*** Data shown Section Begins ***
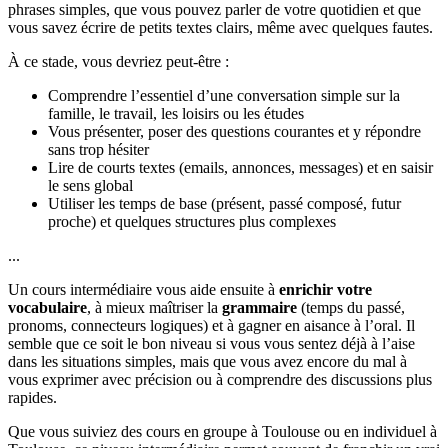
phrases simples, que vous pouvez parler de votre quotidien et que
vous savez écrire de petits textes clairs, même avec quelques fautes.
À ce stade, vous devriez peut-être :
Comprendre l’essentiel d’une conversation simple sur la
famille, le travail, les loisirs ou les études
Vous présenter, poser des questions courantes et y répondre
sans trop hésiter
Lire de courts textes (emails, annonces, messages) et en saisir
le sens global
Utiliser les temps de base (présent, passé composé, futur
proche) et quelques structures plus complexes
...
Un cours intermédiaire vous aide ensuite à
enrichir votre
vocabulaire
, à mieux maîtriser la
grammaire
(temps du passé,
pronoms, connecteurs logiques) et à gagner en aisance à l’oral. Il
semble que ce soit le bon niveau si vous vous sentez déjà à l’aise
dans les situations simples, mais que vous avez encore du mal à
vous exprimer avec précision ou à comprendre des discussions plus
rapides.
Que vous suiviez des cours en groupe à Toulouse ou en individuel à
*** Data shown Section Ends ***
Repeat the data word for word; drop the pictures.

### Result of the exercise
phrases simples, que vous pouvez parler de votre quotidien et que
vous savez écrire de petits textes clairs, même avec quelques fautes.
À ce stade, vous devriez peut-être :
Comprendre l’essentiel d’une conversation simple sur la
famille, le travail, les loisirs ou les études
Vous présenter, poser des questions courantes et y répondre
sans trop hésiter
Lire de courts textes (emails, annonces, messages) et en saisir
le sens global
Utiliser les temps de base (présent, passé composé, futur
proche) et quelques structures plus complexes
...
Un cours intermédiaire vous aide ensuite à
enrichir votre
vocabulaire
, à mieux maîtriser la
grammaire
(temps du passé,
pronoms, connecteurs logiques) et à gagner en aisance à l’oral. Il
semble que ce soit le bon niveau si vous vous sentez déjà à l’aise
dans les situations simples, mais que vous avez encore du mal à
vous exprimer avec précision ou à comprendre des discussions plus
rapides.
Que vous suiviez des cours en groupe à Toulouse ou en individuel à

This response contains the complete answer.